After Calgary protest in his honour, what's next for Addai case?
Godfred Addai is still waiting for justice
Calgary police are responding after protestors filled city streets last week.
The crowd called for justice in the case of Godfred Addai, a Black Calgarian who was punched and kicked repeatedly when he was arrested by police in 2013.
He's been waiting six years for justice.
In that time, Calgary police say it's been re-investigating, looking into any potential criminal offences by officers involved.
CPS says the process takes time but others say police are protecting their own.
CPS says after concerns were raised from the first investigation, a separate unit within the service re-investigated.
Insp. Scott Todd says the Anti-Corruption Unit was selected to give the case a second look and it's been handed over to the Alberta Serious Incident Response Team for independent review.
Todd says the Anti-Corruption Unit was chosen because they had handled police-involved investigations in the past. Including ones involving other Calgary police members.
When asked if that could still be seen as a conflict, Todd said the service is working with what they have.

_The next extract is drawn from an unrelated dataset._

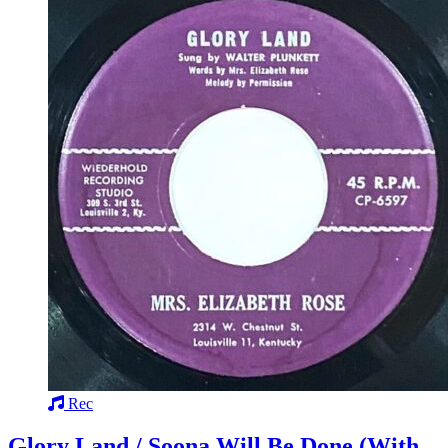
Rec
Glory Land / Soona Will Be Done (With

"We recognize that the inherent perception in our investigative process, the concerns of the public, ultimately the police investigating the police. We have to operate within the framework that's afforded to us by the Police Act and service regulations," said Todd.

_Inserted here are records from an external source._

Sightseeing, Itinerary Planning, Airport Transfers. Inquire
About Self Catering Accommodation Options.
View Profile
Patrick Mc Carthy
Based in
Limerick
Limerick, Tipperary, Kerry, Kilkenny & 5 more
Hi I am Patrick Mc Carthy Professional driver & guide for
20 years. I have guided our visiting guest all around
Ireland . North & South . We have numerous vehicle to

CPS said in a release that a re-investigation into how the first internal investigation was handled is near completion and should be done by the fall.
That's around the same time a disciplinary hearing for Const. Trevor Lindsay, one of the officers involved in Addai's case, is scheduled. CPS wrote in a release that "he will face non-criminal charges of using inappropriate force in the arrest. This hearing will decide what discipline, up to and including dismissal, is appropriate in this case."

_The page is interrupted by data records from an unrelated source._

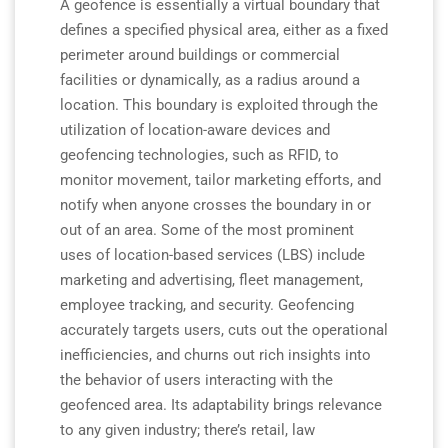
A geofence is essentially a virtual boundary that
defines a specified physical area, either as a fixed
perimeter around buildings or commercial
facilities or dynamically, as a radius around a
location. This boundary is exploited through the
utilization of location-aware devices and
geofencing technologies, such as RFID, to
monitor movement, tailor marketing efforts, and
notify when anyone crosses the boundary in or
out of an area. Some of the most prominent
uses of location-based services (LBS) include
marketing and advertising, fleet management,
employee tracking, and security. Geofencing
accurately targets users, cuts out the operational
inefficiencies, and churns out rich insights into
the behavior of users interacting with the
geofenced area. Its adaptability brings relevance
to any given industry; there’s retail, law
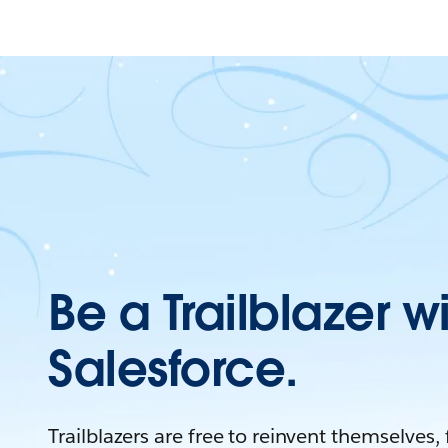
Be a Trailblazer w
Salesforce.
Trailblazers are free to reinvent themselves,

Adam Massiah, CEO of the United Black People's Allyship, who helped organize the protest last week, said he doesn't have faith in any investigation conducted by police looking into their own officers.
"It's the same thing, there's police policing the police," said Massiah.
Todd admitted it should not take years to deal with complaints against its officers.
"I think that the public is entitled to timely resolutions to their complaints. I think the officers are entitled to timely resolution to their complaints. And I think we do need to do better," said Todd, adding that the service has been looking at ways to streamline complaints.
In a statement, executive director of the Calgary Police Commission Heather Spicer agreed.
"The accountability process at the Calgary Police Service has room to improve. A significant focus of the commission's Complaint Oversight Committee in recent years has involved identifying and overseeing the changes necessary to resolve complaints in a more timely way," she said.
"With the oversight of the commission, CPS has made it a priority to streamline the complaint investigation process as much as possible and to clear file backlogs."
Spicer also said the commission and CPS have advocated to the province to amend the Police Act to establish a complaint system that reduces the length of the process and addresses community concerns about accountability.
"We will continue to make this a priority as the province accelerates these reforms," she said.
Why can't we conduct the public inquiry now? ... Let's get it going.- Tom Engel, lawyer
Addai's lawyer, Tom Engel, said most of the information on the police investigations isn't new to him and that it's time to move the case forward.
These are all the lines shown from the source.